One thing you could do with MoE is giving each expert different subsets of the input tokens.

Don't MoE's route tokens to experts after the attention step? That wouldn't solve the n^2 issue the attention step has.

If you split the tokens before the attention step, that would mean those tokens would have no relationship to each other - it would be like inferring two prompts in parallel. That would defeat the point of a 10M context

The fact they are getting perfect recall with millions of tokens rules out any of the existing linear attention methods.

RAG would still be useful for cost savings assuming they charge per token, plus I'm guessing using the full-context length would be slower than using RAG to get what you need for a smaller prompt

This is going to be the real differentiator.

HN is very focused on technical feasibility (which remains to be seen!), but in every LLM opportunity, the CIO/CFO/CEO are going to be concerned with the cost modeling.

The way that LLMs are billed now, if you can densely pack the context with relevant information, you will come out ahead commercially. I don't see this changing with the way that LLM inference works.

Maybe this changes with managed vector search offerings that are opaque to the user. The context goes to a preprocessing layer, an efficient cache understands which parts haven't been embedded (new bloom filter use case?), embeds the other chunks, and extracts the intent of the prompt.

Agreed with this.

The leading ability AI (in terms of cognitive power) will, generally, cost more per token than lower cognitive power AI.

That means that at a given budget you can choose more cognitive power with fewer tokens, or less cognitive power with more tokens.
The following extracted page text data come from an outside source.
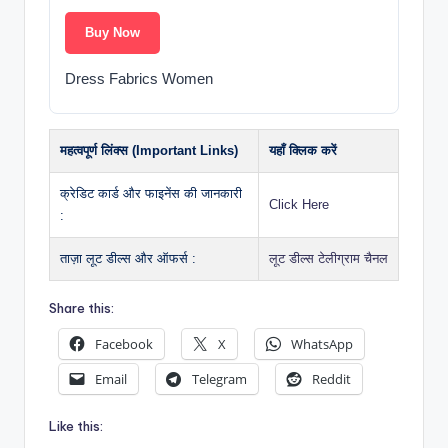
Buy Now
Dress Fabrics Women
महत्वपूर्ण लिंक्स (Important Links)
यहाँ क्लिक करें
क्रेडिट कार्ड और फाइनेंस की जानकारी
Click Here
:
ताज़ा लूट डील्स और ऑफर्स :
लूट डील्स टेलीग्राम चैनल
Share this:
Facebook
X
WhatsApp
Email
Telegram
Reddit
Like this:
For most use cases, there's no real point in giving up cognitive power to include useless tokens that have no hope of helping with a given question.

So then you're back to the question of: how do we reduce the number of tokens, so that we can get higher cognitive power?
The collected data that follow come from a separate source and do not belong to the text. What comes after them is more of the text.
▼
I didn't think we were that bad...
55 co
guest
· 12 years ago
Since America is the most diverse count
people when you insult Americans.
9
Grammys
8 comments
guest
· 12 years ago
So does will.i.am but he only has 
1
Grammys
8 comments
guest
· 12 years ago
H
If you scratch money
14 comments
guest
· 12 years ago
And that's the entire field of information retrieval, which is the most important part of RAG.

Is 10M token context correct? The blog post I see 1M but I'm not sure if these are different things

Edit: Ah, I see, it's 1M reliably in production, up to 10M in research:

Through a series of machine learning innovations, we’ve increased 1.5 Pro’s context window capacity far beyond the original 32,000 tokens for Gemini 1.0. We can now run up to 1 million tokens in production.

This means 1.5 Pro can process vast amounts of information in one go — including 1 hour of video, 11 hours of audio, codebases with over 30,000 lines of code or over 700,000 words. In our research, we’ve also successfully tested up to 10 million tokens.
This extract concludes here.